## Exercise aim
Some lines hold the string "zorg". Copy all of them from the material that follows.

## Supplied data
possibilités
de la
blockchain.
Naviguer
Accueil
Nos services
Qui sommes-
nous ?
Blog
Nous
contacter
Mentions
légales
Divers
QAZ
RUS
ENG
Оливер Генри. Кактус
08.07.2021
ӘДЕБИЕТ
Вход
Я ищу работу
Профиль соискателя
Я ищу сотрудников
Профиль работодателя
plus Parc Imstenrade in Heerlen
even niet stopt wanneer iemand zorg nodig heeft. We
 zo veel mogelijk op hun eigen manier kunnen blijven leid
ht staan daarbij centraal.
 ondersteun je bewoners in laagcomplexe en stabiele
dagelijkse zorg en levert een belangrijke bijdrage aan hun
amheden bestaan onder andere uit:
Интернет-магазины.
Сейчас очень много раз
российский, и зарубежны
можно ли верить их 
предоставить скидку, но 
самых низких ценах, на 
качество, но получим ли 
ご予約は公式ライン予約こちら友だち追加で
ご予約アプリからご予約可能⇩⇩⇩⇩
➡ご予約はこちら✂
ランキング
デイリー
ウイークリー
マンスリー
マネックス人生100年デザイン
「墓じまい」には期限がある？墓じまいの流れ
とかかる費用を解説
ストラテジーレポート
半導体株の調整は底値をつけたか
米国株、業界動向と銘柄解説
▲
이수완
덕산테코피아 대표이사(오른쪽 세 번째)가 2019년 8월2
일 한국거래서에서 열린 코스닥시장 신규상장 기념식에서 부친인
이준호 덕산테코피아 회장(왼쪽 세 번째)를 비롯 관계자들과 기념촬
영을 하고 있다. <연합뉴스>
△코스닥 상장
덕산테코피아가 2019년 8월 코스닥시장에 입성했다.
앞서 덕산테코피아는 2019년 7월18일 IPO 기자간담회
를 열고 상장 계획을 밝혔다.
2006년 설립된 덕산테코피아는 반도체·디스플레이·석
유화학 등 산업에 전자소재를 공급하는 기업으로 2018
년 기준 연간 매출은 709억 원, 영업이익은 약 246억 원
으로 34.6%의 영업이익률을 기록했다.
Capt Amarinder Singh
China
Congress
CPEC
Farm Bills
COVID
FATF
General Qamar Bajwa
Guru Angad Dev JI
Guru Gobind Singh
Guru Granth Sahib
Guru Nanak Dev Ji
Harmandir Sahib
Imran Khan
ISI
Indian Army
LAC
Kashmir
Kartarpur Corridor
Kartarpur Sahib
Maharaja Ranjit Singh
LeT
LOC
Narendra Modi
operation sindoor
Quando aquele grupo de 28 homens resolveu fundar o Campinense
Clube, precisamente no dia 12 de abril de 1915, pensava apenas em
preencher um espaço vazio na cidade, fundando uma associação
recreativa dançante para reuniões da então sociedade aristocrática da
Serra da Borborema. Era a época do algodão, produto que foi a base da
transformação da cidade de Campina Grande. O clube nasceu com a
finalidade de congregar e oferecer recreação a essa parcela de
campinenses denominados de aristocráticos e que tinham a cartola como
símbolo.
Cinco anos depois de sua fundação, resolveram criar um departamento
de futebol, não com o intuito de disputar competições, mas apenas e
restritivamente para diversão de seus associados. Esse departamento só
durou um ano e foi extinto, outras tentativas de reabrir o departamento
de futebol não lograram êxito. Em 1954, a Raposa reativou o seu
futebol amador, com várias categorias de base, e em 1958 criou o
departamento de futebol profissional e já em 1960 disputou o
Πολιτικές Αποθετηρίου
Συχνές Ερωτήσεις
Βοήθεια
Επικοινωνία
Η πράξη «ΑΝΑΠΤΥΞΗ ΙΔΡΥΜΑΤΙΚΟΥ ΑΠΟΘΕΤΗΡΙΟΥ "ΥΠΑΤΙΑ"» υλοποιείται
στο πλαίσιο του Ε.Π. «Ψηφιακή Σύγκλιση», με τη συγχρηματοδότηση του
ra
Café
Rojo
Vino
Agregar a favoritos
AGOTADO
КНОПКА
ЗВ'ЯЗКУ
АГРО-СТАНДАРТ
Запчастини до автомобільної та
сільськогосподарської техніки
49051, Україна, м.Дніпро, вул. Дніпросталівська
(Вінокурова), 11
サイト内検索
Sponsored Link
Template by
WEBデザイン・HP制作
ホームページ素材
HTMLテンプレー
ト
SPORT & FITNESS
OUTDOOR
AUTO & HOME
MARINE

## Written response
even niet stopt wanneer iemand zorg nodig heeft. We
dagelijkse zorg en levert een belangrijke bijdrage aan hun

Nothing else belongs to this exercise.